According to DefenseNews, the command, headquartered in Texas, which was established in 2017 and became operational in 2018, was tasked with modernizing the force by 2030. The army leadership developed a list of priorities and weapons systems to be developed in order to fully form a force capable of successfully combating close rivals Russia and China.
General James Rainey became the second Army Future Command chief in 2022 after the retirement of the first commander, General Mike Murray. “Modernization is part of transformation, but modernizing and not transforming will result in a group of masses without the right leaders, trained units, and formational lethality,” Rainey said.
Concerning the speed threat posed in the US military’s National Defense Strategy, Rainey said: “We need to outrun the Chinese, boldly manoeuvre ahead of them. The army needs to grab some ground and anchor there so that when they wake up, they’ll think about how to keep up with us. I think that’s one of the things we can do as an institution.”

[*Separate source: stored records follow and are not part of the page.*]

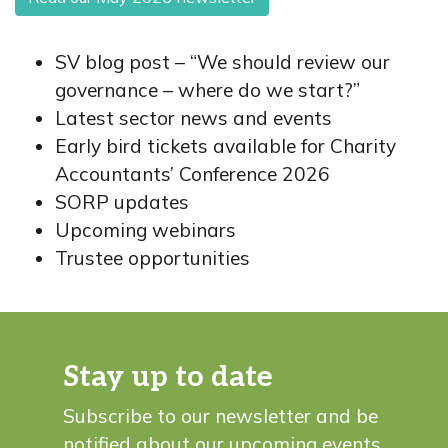
SV blog post – “We should review our
governance – where do we start?”
Latest sector news and events
Early bird tickets available for Charity
Accountants’ Conference 2026
SORP updates
Upcoming webinars
Trustee opportunities
Stay up to date
Subscribe to our newsletter and be
notified about our upcoming events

Rainey said that the command is already working on a concept for 2040, and it’s happening at the Futures and Concepts Centre. According to Rainey, preparing for a future war consists of assessing what will and will not change between now and 2040, and the consequences.
Rainey stressed that while the focus has shifted to achieving the goals set for 2030, action now needs to be taken to maintain a force design for 2040. Rainey underlined that to deliver capability by 2040, fielding should begin in 2035.